We analyze the touring regions problem: find a ($1+\epsilon$)-approximate Euclidean shortest path in $d$-dimensional space that starts at a given starting point, ends at a given ending point, and visits given regions $R_1, R_2, R_3, \dots, R_n$ in that order. Our main result is an $\mathcal O \left(\frac{n}{\sqrt{\epsilon}}\log{\frac{1}{\epsilon}} + \frac{1}{\epsilon} \right)$-time algorithm for touring disjoint disks.
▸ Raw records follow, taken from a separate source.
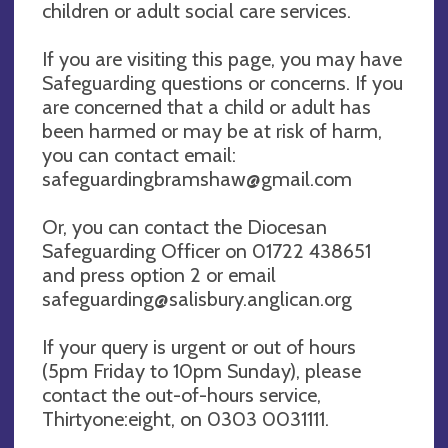
children or adult social care services.
If you are visiting this page, you may have
Safeguarding questions or concerns. If you
are concerned that a child or adult has
been harmed or may be at risk of harm,
you can contact email:
safeguardingbramshaw@gmail.com
Or, you can contact the Diocesan
Safeguarding Officer on 01722 438651
and press option 2 or email
safeguarding@salisbury.anglican.org
If your query is urgent or out of hours
(5pm Friday to 10pm Sunday), please
contact the out-of-hours service,
Thirtyone:eight, on 0303 0031111.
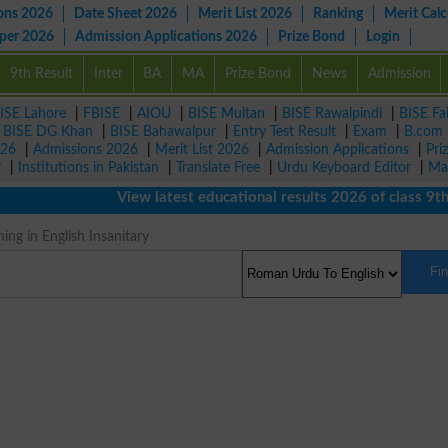
ons 2026
Date Sheet 2026
Merit List 2026
Ranking
Merit Calc
aper 2026
Admission Applications 2026
Prize Bond
Login
9th Result
Inter
BA
MA
Prize Bond
News
Admission
ISE Lahore
|
FBISE
|
AIOU
|
BISE Multan
|
BISE Rawalpindi
|
BISE Fa
|
BISE DG Khan
|
BISE Bahawalpur
|
Entry Test Result
|
Exam
|
B.com
026
|
Admissions 2026
|
Merit List 2026
|
Admission Applications
|
Pri
r
|
Institutions in Pakistan
|
Translate Free
|
Urdu Keyboard Editor
|
Ma
View latest educational results 2026 of class 9th, 
ng in English Insanitary
Fi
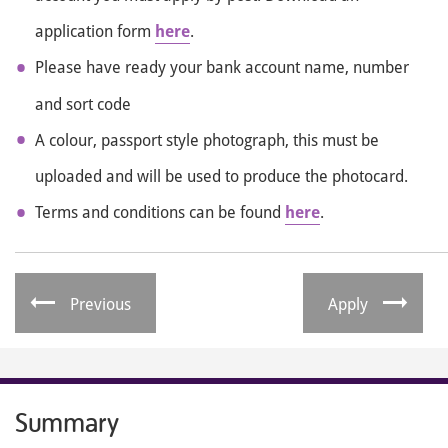
application form
here
.
Please have ready your bank account name, number
and sort code
A colour, passport style photograph, this must be
uploaded and will be used to produce the photocard.
Terms and conditions can be found
here
.
Previous
Apply
Summary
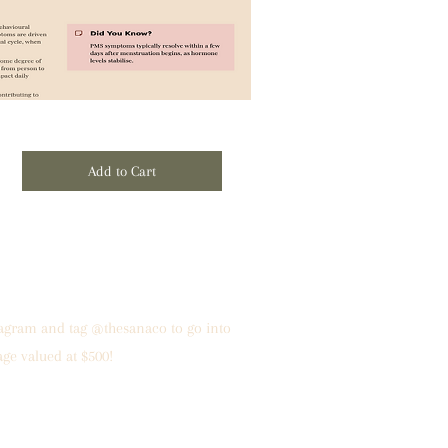
Add to Cart
tagram and tag @thesanaco to go into
age valued at $500!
We also give an $\mathcal O\left (\min\left(\frac{n}{\epsilon}, \frac{n^2}{\sqrt \epsilon}\right) \right)$-time algorithm for touring disjoint two-dimensional convex fat bodies. Both of these results naturally generalize to larger dimensions; we obtain $\mathcal O\left(\frac{n}{\epsilon^{d-1}}\log^2\frac{1}{\epsilon}+\frac{1}{\epsilon^{2d-2}}\right)$ and $\mathcal O\left(\frac{n}{\epsilon^{2d-2}}\right)$-time algorithms for touring disjoint $d$-dimensional balls and convex fat bodies, respectively.